A couple of years back, we had to do an activity. It was called the “Trust Fall”.
The mechanics are simple. You grab a partner, then decide which of you should fall or catch the other. If you’re the one falling, you were supposed to have your back facing the catcher, cross your arms on your chest, and let yourself fall. The catcher would simply make sure you don’t have an impromptu meeting with the floor.
It seemed so easy.
They told us that the same principle applied in the real world. Trust people enough that we are a hundred percent sure that they’d be there to catch us when we fall back.
They never told us that we also need to be strong enough to catch the burden. Because once a person falls back on you, you’re now carrying their burden too.
The catchers don’t tell you that just because they say they’re ready, it doesn’t exactly mean that they’re ready to actually catch you.
Sometimes when we fall, the one to catch us isn’t strong enough. You both then end up getting fall from the hurt.
And the ones that fall? Although they say that they’re ready to fall, it doesn’t exactly mean that they’re ready to actually fall.
They fear that they might be too heavy or that the catcher might be unable to carry their weight.

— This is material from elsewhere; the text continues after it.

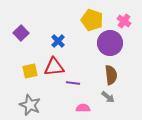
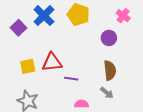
yellow pentagon: (92, 20) -> (78, 15), moved
blue cross: (58, 41) -> (44, 16), moved, size x1.5
purple circle: (110, 43) -> (109, 38), size x0.6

Some people fall back with their eyes open, not trusting the catcher enough even if the catcher is as ready as they can ever be.
Some people fall back with their eyes closed, trusting the catcher that they’d be ready even if they’re not.
In both scenarios, people get hurt.
The catcher will get hurt since the one falling didn’t trust them enough.
The one falling will get hurt since the catcher lied about being ready.
And in one way or another, we’ve been in both cases. Maybe it’s just a matter of luck. Some people are just lucky enough to fall with their eyes closed towards a catcher who’s ready for them.
And I’m probably one of the unlucky ones.